(Beginning of Given records)

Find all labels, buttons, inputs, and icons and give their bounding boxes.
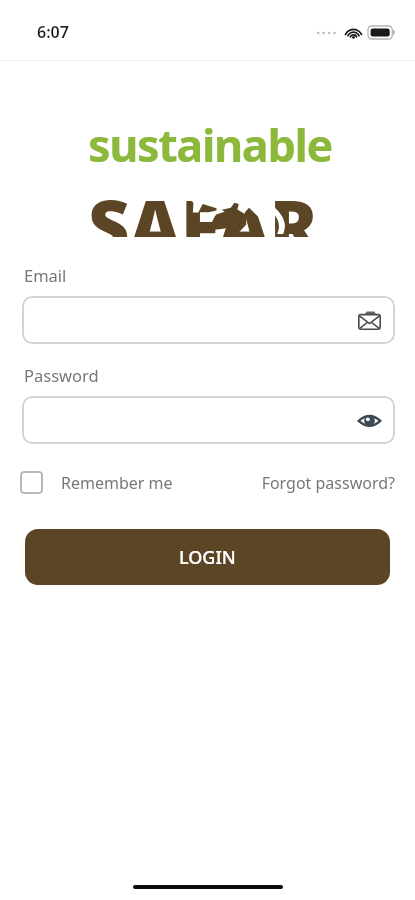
staticText: LOGIN [179,545,236,570]
button[interactable]: Remember me [20,471,179,494]
button[interactable]: Forgot password? [261,472,395,494]
staticText: sustainable [88,114,332,175]
staticText: Email [24,264,67,286]
button[interactable]: LOGIN [25,529,390,585]
staticText: Remember me [61,472,173,494]
staticText: Forgot password? [261,472,395,494]
button[interactable]: Show password [22,396,395,444]
staticText: Password [24,364,99,386]
staticText: 6:07 [37,21,69,43]
button[interactable]: Email icon [22,296,395,344]
button[interactable]: Email icon [354,305,384,335]
button[interactable]: Show password [354,405,384,435]
staticText: SAFARI [88,176,332,237]
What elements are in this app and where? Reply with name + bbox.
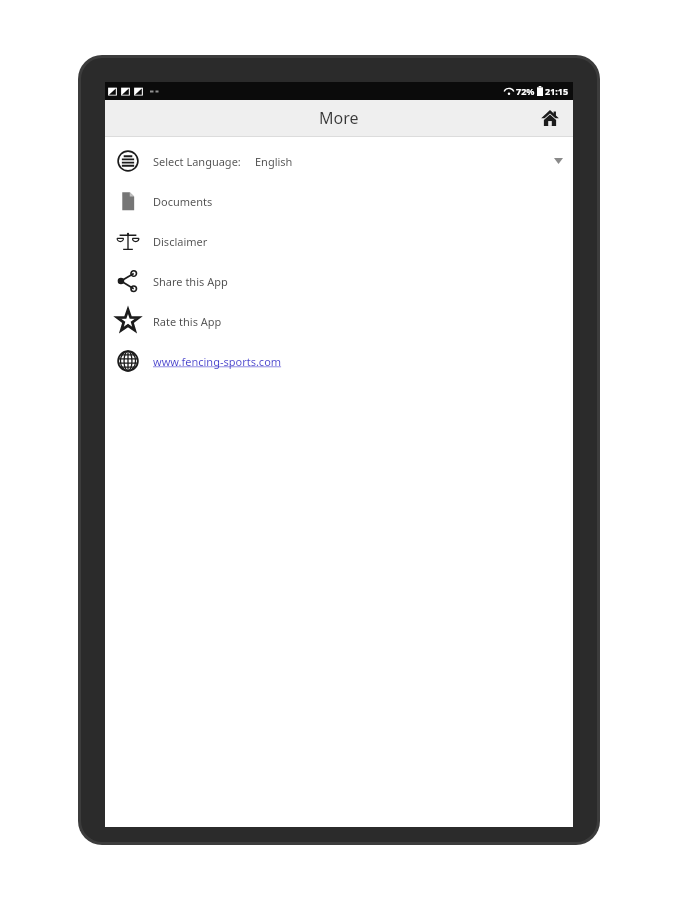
button[interactable]: Home xyxy=(537,105,563,131)
staticText: www.fencing-sports.com xyxy=(153,354,282,369)
staticText: Rate this App xyxy=(153,314,222,329)
staticText: Disclaimer xyxy=(153,234,208,249)
button[interactable]: www.fencing-sports.com xyxy=(105,341,573,381)
button[interactable]: Documents xyxy=(105,181,573,221)
staticText: Select Language: xyxy=(153,154,241,169)
staticText: More xyxy=(319,107,359,129)
button[interactable]: Rate this App xyxy=(105,301,573,341)
staticText: English xyxy=(255,154,293,169)
staticText: 21:15 xyxy=(545,85,569,97)
button[interactable]: Select Language: xyxy=(105,141,573,181)
staticText: Share this App xyxy=(153,274,228,289)
button[interactable]: Share this App xyxy=(105,261,573,301)
staticText: Documents xyxy=(153,194,213,209)
staticText: 72% xyxy=(516,85,535,97)
button[interactable]: Disclaimer xyxy=(105,221,573,261)
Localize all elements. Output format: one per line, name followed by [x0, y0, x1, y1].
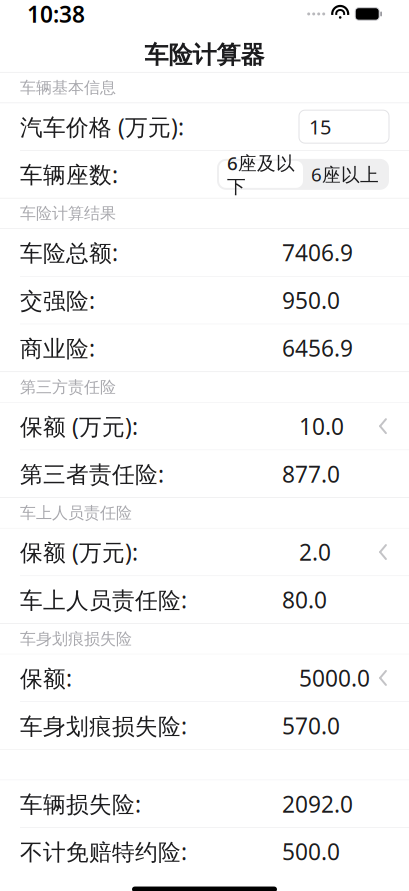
button[interactable]: 商业险:: [0, 324, 409, 371]
staticText: 950.0: [282, 285, 340, 315]
button[interactable]: 车身划痕损失险:: [0, 702, 409, 749]
button[interactable]: 第三者责任险:: [0, 450, 409, 497]
button[interactable]: 车险总额:: [0, 229, 409, 276]
staticText: 570.0: [282, 711, 340, 741]
staticText: 保额:: [20, 663, 72, 693]
button[interactable]: 交强险:: [0, 277, 409, 324]
staticText: 5000.0: [299, 663, 370, 693]
staticText: 500.0: [282, 836, 340, 867]
button[interactable]: 车辆损失险:: [0, 780, 409, 827]
button[interactable]: 不计免赔特约险:: [0, 828, 409, 875]
staticText: 2092.0: [282, 789, 353, 819]
staticText: 车身划痕损失险: [20, 629, 132, 649]
staticText: 10.0: [299, 411, 344, 441]
staticText: 不计免赔特约险:: [20, 836, 187, 867]
staticText: 车险计算结果: [20, 204, 116, 223]
staticText: 10:38: [27, 0, 85, 29]
staticText: 第三者责任险:: [20, 459, 164, 489]
staticText: 汽车价格 (万元):: [20, 112, 184, 142]
staticText: 车险总额:: [20, 238, 118, 268]
staticText: 6456.9: [282, 333, 353, 363]
button[interactable]: 保额:: [0, 654, 409, 701]
staticText: 交强险:: [20, 285, 95, 315]
staticText: 车上人员责任险: [20, 503, 132, 523]
button[interactable]: 保额 (万元):: [0, 528, 409, 576]
staticText: 车身划痕损失险:: [20, 711, 187, 741]
staticText: 保额 (万元):: [20, 537, 138, 567]
staticText: 2.0: [299, 537, 331, 567]
staticText: 车辆基本信息: [20, 78, 116, 97]
button[interactable]: 15: [299, 110, 389, 143]
staticText: 车辆损失险:: [20, 789, 141, 819]
button[interactable]: 6座及以下: [219, 161, 303, 188]
staticText: 6座以上: [311, 162, 379, 187]
button[interactable]: 6座以上: [303, 161, 387, 188]
staticText: 6座及以下: [227, 150, 295, 198]
button[interactable]: 车上人员责任险:: [0, 576, 409, 623]
staticText: 15: [309, 113, 331, 140]
staticText: 车险计算器: [144, 40, 264, 70]
button[interactable]: 保额 (万元):: [0, 403, 409, 450]
staticText: 商业险:: [20, 333, 95, 363]
staticText: 7406.9: [282, 238, 353, 268]
staticText: 第三方责任险: [20, 377, 116, 397]
staticText: 80.0: [282, 585, 327, 615]
staticText: 保额 (万元):: [20, 411, 138, 441]
staticText: 车上人员责任险:: [20, 585, 187, 615]
staticText: 车辆座数:: [20, 159, 118, 189]
staticText: 877.0: [282, 459, 340, 489]
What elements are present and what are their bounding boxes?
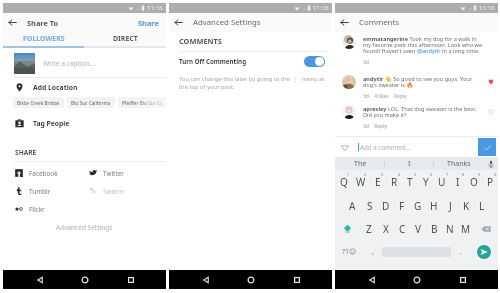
button[interactable]: Bixby Creek Bridge: [13, 97, 64, 108]
staticText: N: [446, 222, 454, 236]
button[interactable]: Back: [30, 270, 49, 289]
staticText: D: [382, 199, 390, 213]
button[interactable]: FOLLOWERS: [3, 32, 84, 46]
button[interactable]: R: [386, 170, 402, 194]
button[interactable]: Back: [3, 13, 22, 32]
button[interactable]: DIRECT: [84, 32, 166, 46]
button[interactable]: Y: [418, 170, 434, 194]
button[interactable]: Swarm: [84, 182, 166, 200]
button[interactable]: Add Location: [3, 78, 166, 97]
button[interactable]: Home: [75, 270, 94, 289]
button[interactable]: H: [426, 194, 442, 217]
staticText: G: [414, 199, 422, 213]
button[interactable]: Tag People: [3, 108, 166, 138]
staticText: .: [460, 247, 462, 257]
button[interactable]: .: [451, 240, 470, 264]
staticText: E: [375, 175, 381, 189]
button[interactable]: Backspace: [474, 217, 498, 240]
button[interactable]: J: [442, 194, 458, 217]
staticText: Y: [423, 175, 429, 189]
button[interactable]: Post comment: [478, 138, 496, 156]
button[interactable]: Share: [131, 15, 166, 31]
button[interactable]: T: [402, 170, 418, 194]
button[interactable]: I: [450, 170, 466, 194]
staticText: emmatangerine Took my dog for a walk in …: [363, 35, 485, 54]
button[interactable]: Recents: [287, 270, 306, 289]
button[interactable]: P: [482, 170, 498, 194]
button[interactable]: ?1☺: [335, 240, 363, 264]
button[interactable]: Back: [335, 13, 354, 32]
staticText: 8: [462, 172, 465, 177]
button[interactable]: andytlr 👋 So good to see you guys. Your …: [335, 72, 498, 100]
staticText: Thanks: [447, 159, 471, 169]
button[interactable]: Tumblr: [3, 182, 84, 200]
staticText: Facebook: [29, 169, 58, 178]
staticText: Q: [340, 175, 348, 189]
staticText: 0: [494, 172, 497, 177]
button[interactable]: V: [410, 217, 426, 240]
button[interactable]: ,: [363, 240, 382, 264]
button[interactable]: The: [335, 157, 385, 170]
button[interactable]: Voice input: [483, 157, 498, 170]
button[interactable]: O: [466, 170, 482, 194]
button[interactable]: Like: [485, 105, 497, 119]
button[interactable]: Home: [241, 270, 260, 289]
button[interactable]: Back: [362, 270, 381, 289]
button[interactable]: Add sticker: [335, 138, 354, 157]
button[interactable]: Back: [196, 270, 215, 289]
button[interactable]: G: [410, 194, 426, 217]
staticText: P: [487, 175, 494, 189]
button[interactable]: Home: [407, 270, 426, 289]
staticText: O: [470, 175, 478, 189]
button[interactable]: Turn off commenting: [304, 56, 325, 67]
staticText: 11:16: [479, 4, 495, 12]
button[interactable]: Big Sur, California: [67, 97, 115, 108]
button[interactable]: Thanks: [434, 157, 483, 170]
button[interactable]: Send: [470, 240, 498, 264]
staticText: Pfeiffer Big Sur State Pa: [122, 100, 162, 105]
button[interactable]: E: [369, 170, 386, 194]
staticText: Tumblr: [29, 187, 51, 196]
button[interactable]: Advanced Settings: [3, 221, 166, 234]
button[interactable]: Shift: [335, 217, 360, 240]
button[interactable]: Back: [169, 13, 188, 32]
staticText: Turn Off Commenting: [179, 57, 247, 65]
button[interactable]: M: [458, 217, 474, 240]
staticText: L: [479, 199, 485, 213]
staticText: I: [456, 175, 460, 189]
staticText: S: [367, 199, 373, 213]
staticText: ,: [372, 247, 374, 257]
button[interactable]: U: [434, 170, 450, 194]
button[interactable]: apresley LOL. That dog sweater is the be…: [335, 102, 498, 130]
button[interactable]: Like: [485, 75, 497, 89]
staticText: H: [430, 199, 438, 213]
button[interactable]: B: [426, 217, 442, 240]
button[interactable]: A: [344, 194, 361, 217]
button[interactable]: I: [385, 157, 434, 170]
button[interactable]: K: [458, 194, 474, 217]
button[interactable]: Recents: [121, 270, 140, 289]
button[interactable]: Pfeiffer Big Sur State Pa: [118, 97, 166, 108]
button[interactable]: D: [378, 194, 394, 217]
staticText: 11:16: [313, 4, 329, 12]
button[interactable]: Z: [360, 217, 377, 240]
button[interactable]: Flickr: [3, 200, 84, 218]
button[interactable]: N: [442, 217, 458, 240]
button[interactable]: L: [474, 194, 490, 217]
button[interactable]: emmatangerine Took my dog for a walk in …: [335, 32, 498, 66]
staticText: 11:16: [147, 4, 163, 12]
staticText: I: [408, 159, 411, 169]
button[interactable]: Twitter: [84, 164, 166, 182]
staticText: F: [399, 199, 405, 213]
button[interactable]: C: [394, 217, 410, 240]
button[interactable]: F: [394, 194, 410, 217]
staticText: Twitter: [103, 169, 124, 178]
button[interactable]: S: [361, 194, 378, 217]
button[interactable]: Facebook: [3, 164, 84, 182]
button[interactable]: W: [352, 170, 369, 194]
button[interactable]: Recents: [453, 270, 472, 289]
button[interactable]: X: [377, 217, 394, 240]
button[interactable]: Q: [335, 170, 352, 194]
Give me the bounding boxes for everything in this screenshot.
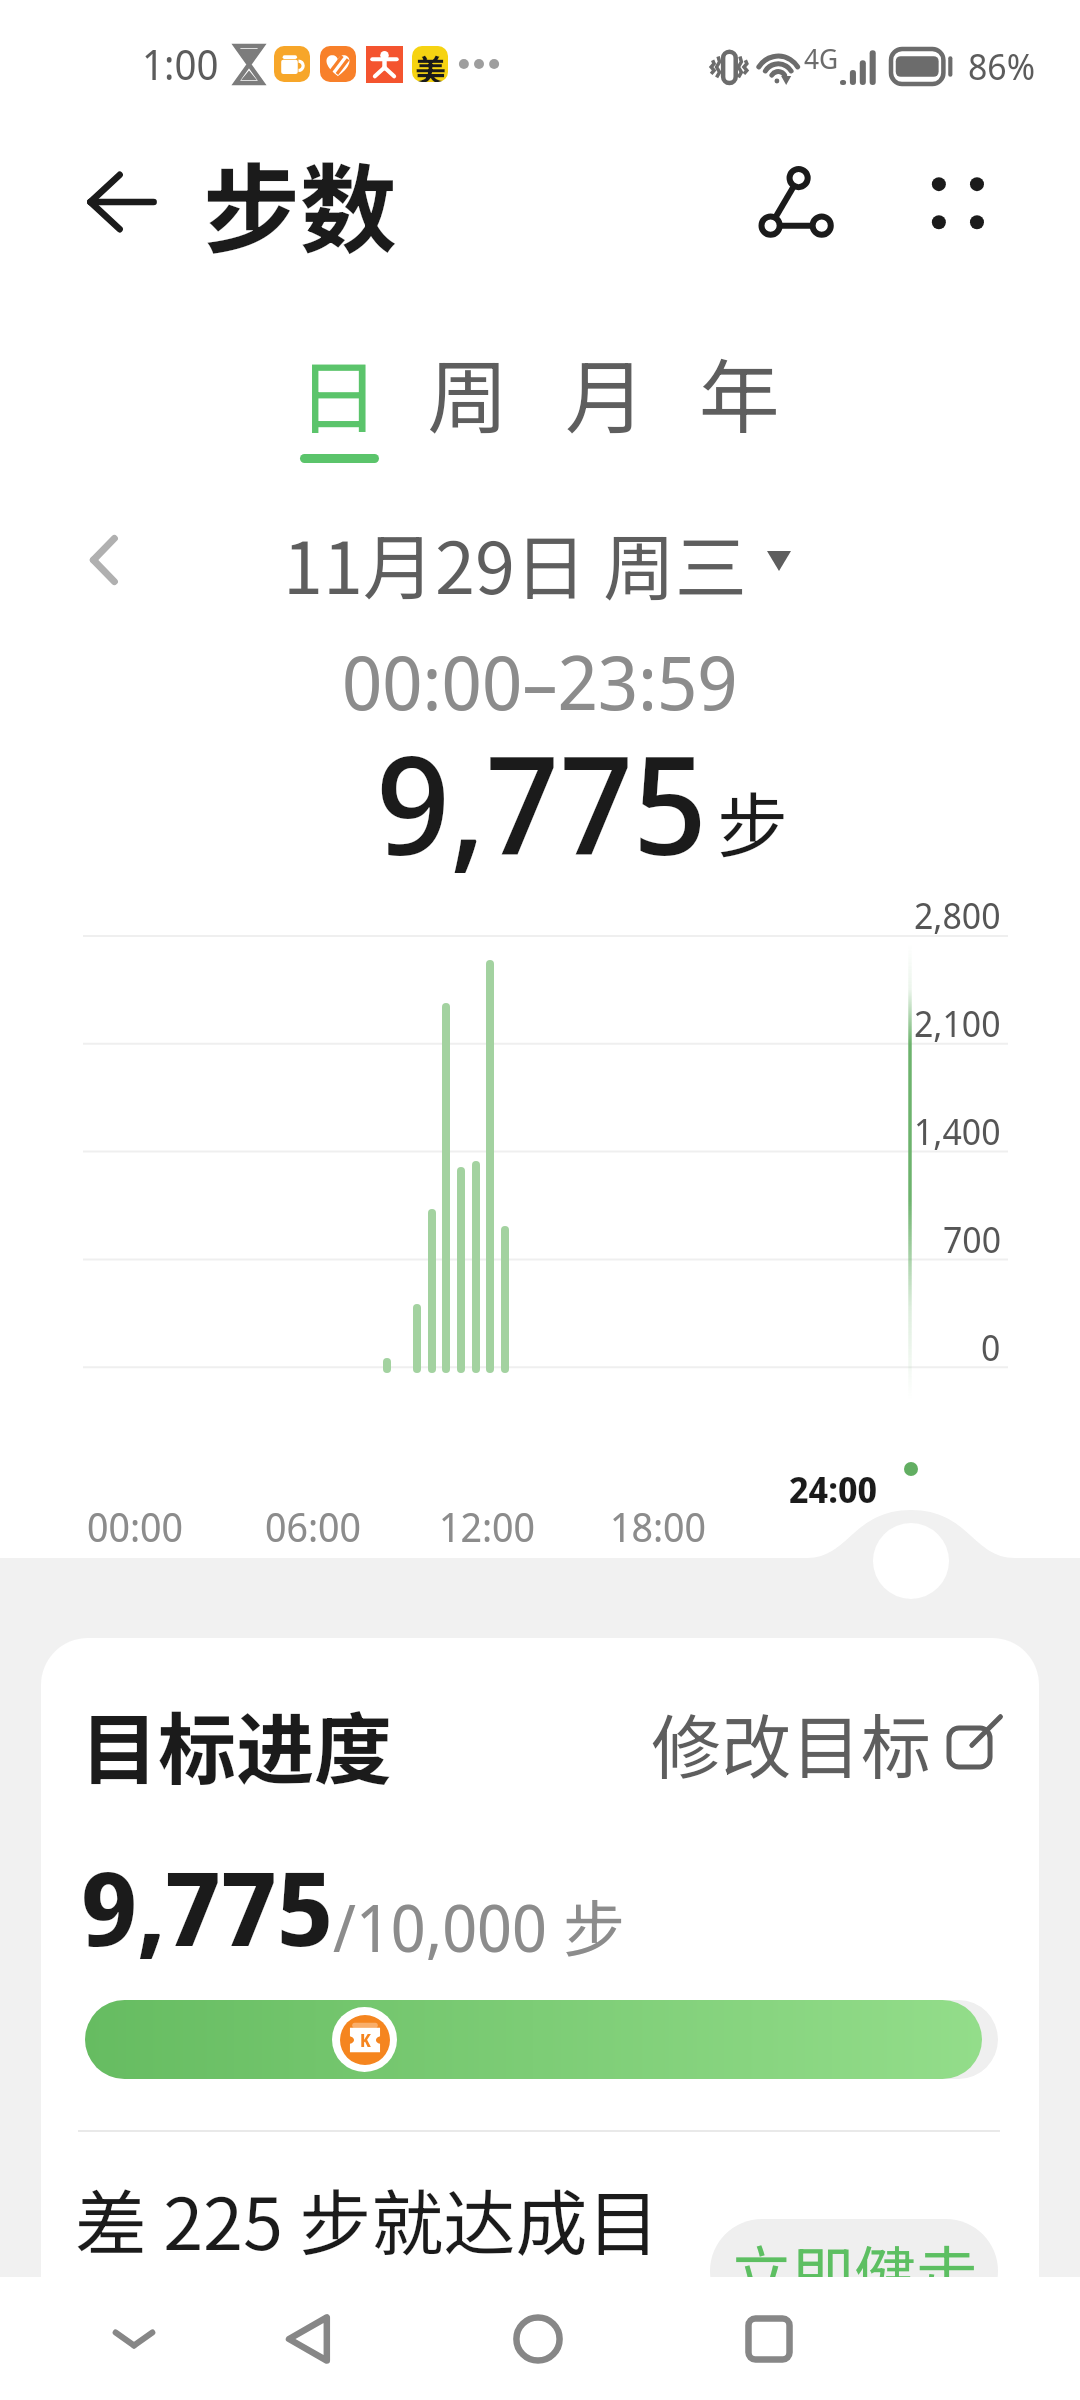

(End of Given records)

> **Aim of the exercise**
Copy out each line of the listing that holds the string "Forgot".

> **Task output**
button[interactable]: Forgot password? [261,472,395,494]
staticText: Forgot password? [261,472,395,494]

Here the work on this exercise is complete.